PROBLEM TO SOLVE.
Exact reproduction of every record is required, and pictures are to be excluded.

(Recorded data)
[Start of Attachment]
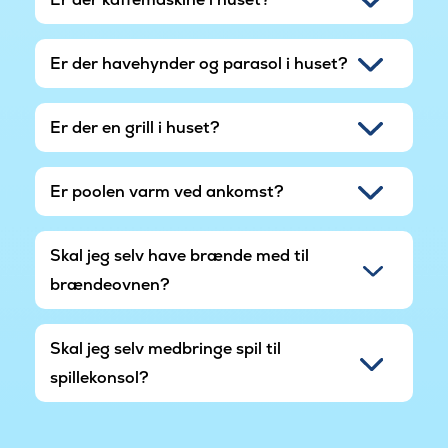
Er der havehynder og parasol i huset?
Er der en grill i huset?
Er poolen varm ved ankomst?
Skal jeg selv have brænde med til
brændeovnen?
Skal jeg selv medbringe spil til
spillekonsol?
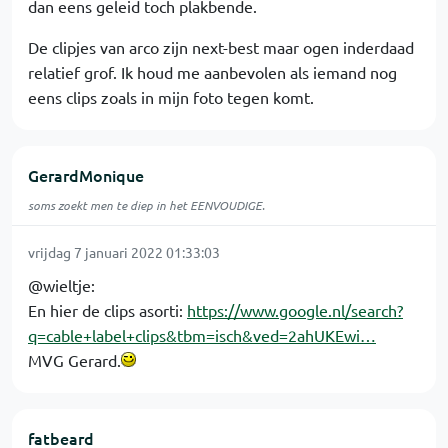
dan eens geleid toch plakbende.
De clipjes van arco zijn next-best maar ogen inderdaad
relatief grof. Ik houd me aanbevolen als iemand nog
eens clips zoals in mijn foto tegen komt.
GerardMonique
soms zoekt men te diep in het EENVOUDIGE.
vrijdag 7 januari 2022 01:33:03
@wieltje:
En hier de clips asorti:
https://www.google.nl/search?
q=cable+label+clips&tbm=isch&ved=2ahUKEwi…
MVG Gerard.
fatbeard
[End of Attachment]
WRITTEN SOLUTION.
Er der havehynder og parasol i huset?
Er der en grill i huset?
Er poolen varm ved ankomst?
Skal jeg selv have brænde med til
brændeovnen?
Skal jeg selv medbringe spil til
spillekonsol?
dan eens geleid toch plakbende.
De clipjes van arco zijn next-best maar ogen inderdaad
relatief grof. Ik houd me aanbevolen als iemand nog
eens clips zoals in mijn foto tegen komt.
GerardMonique
soms zoekt men te diep in het EENVOUDIGE.
vrijdag 7 januari 2022 01:33:03
@wieltje:
En hier de clips asorti:
https://www.google.nl/search?
q=cable+label+clips&tbm=isch&ved=2ahUKEwi…
MVG Gerard.
fatbeard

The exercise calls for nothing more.